(Exercise brief): Please transcribe, word for word, only the lines from the one containing "DentalInfo.nl" through the last line of the records below, both included, and leave out every picture.

= = = =

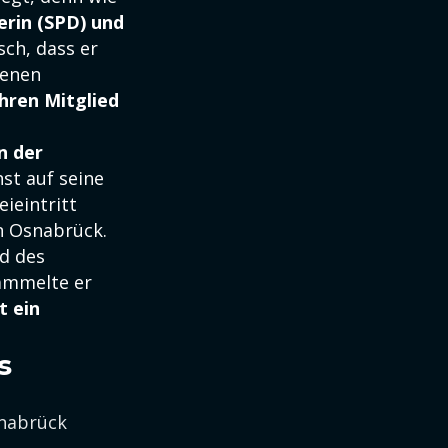
erin (SPD) und
sch, dass er
genen
ahren Mitglied
n der
hst auf seine
ieintritt
in Osnabrück.
d des
ammelte er
t ein
s
snabrück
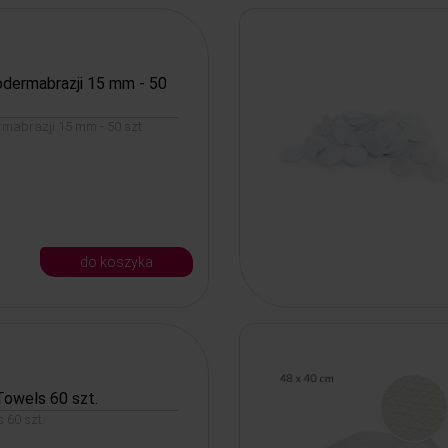
rodermabrazji 15 mm - 50
ermabrazji 15 mm - 50 szt.
do koszyka
Towels 60 szt.
s 60 szt.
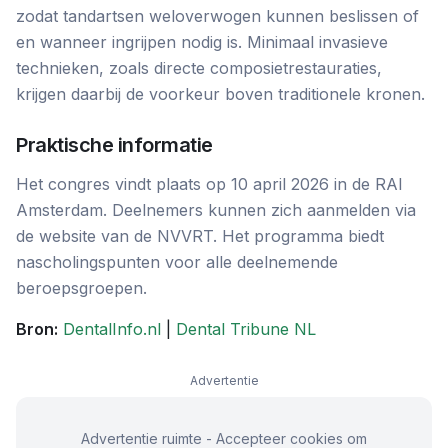
zodat tandartsen weloverwogen kunnen beslissen of
en wanneer ingrijpen nodig is. Minimaal invasieve
technieken, zoals directe composietrestauraties,
krijgen daarbij de voorkeur boven traditionele kronen.
Praktische informatie
Het congres vindt plaats op 10 april 2026 in de RAI
Amsterdam. Deelnemers kunnen zich aanmelden via
de website van de NVVRT. Het programma biedt
nascholingspunten voor alle deelnemende
beroepsgroepen.
Bron:
DentalInfo.nl
|
Dental Tribune NL
Advertentie
Advertentie ruimte - Accepteer cookies om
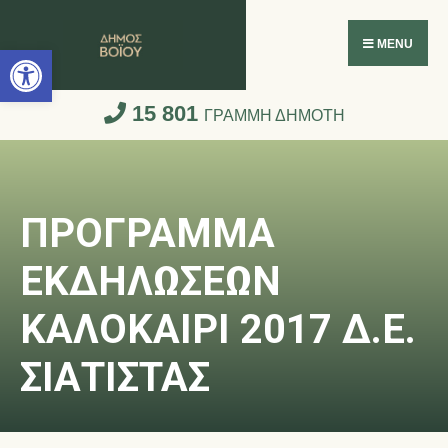
Ανοίξτε τη γραμμή εργαλείων
MENU
15 801
ΓΡΑΜΜΗ ΔΗΜΟΤΗ
ΠΡΟΓΡΑΜΜΑ
ΕΚΔΗΛΩΣΕΩΝ
ΚΑΛΟΚΑΙΡΙ 2017 Δ.Ε.
ΣΙΑΤΙΣΤΑΣ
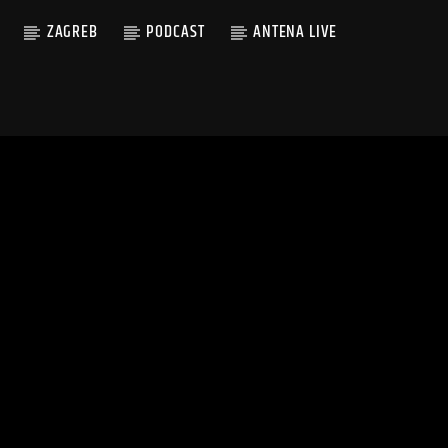
ZAGREB
PODCAST
ANTENA LIVE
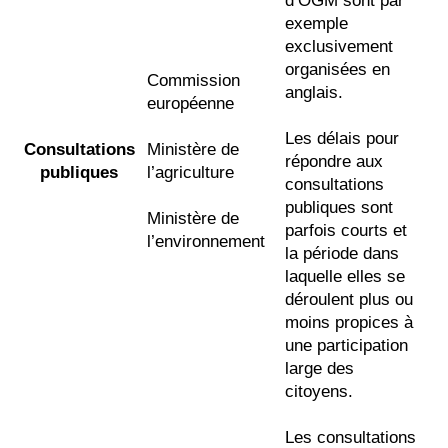
d’OGM sont par
exemple
exclusivement
organisées en
Commission
anglais.
européenne
Les délais pour
Consultations
Ministère de
répondre aux
publiques
l’agriculture
consultations
publiques sont
Ministère de
parfois courts et
l’environnement
la période dans
laquelle elles se
déroulent plus ou
moins propices à
une participation
large des
citoyens.
Les consultations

= = = =

(Expected answer):
DentalInfo.nl
|
Dental Tribune NL
Advertentie
Advertentie ruimte - Accepteer cookies om
Ανοίξτε τη γραμμή εργαλείων
MENU
15 801
ΓΡΑΜΜΗ ΔΗΜΟΤΗ
ΠΡΟΓΡΑΜΜΑ
ΕΚΔΗΛΩΣΕΩΝ
ΚΑΛΟΚΑΙΡΙ 2017 Δ.Ε.
ΣΙΑΤΙΣΤΑΣ
ZAGREB
PODCAST
ANTENA LIVE
d’OGM sont par
exemple
exclusivement
organisées en
Commission
anglais.
européenne
Les délais pour
Consultations
Ministère de
répondre aux
publiques
l’agriculture
consultations
publiques sont
Ministère de
parfois courts et
l’environnement
la période dans
laquelle elles se
déroulent plus ou
moins propices à
une participation
large des
citoyens.
Les consultations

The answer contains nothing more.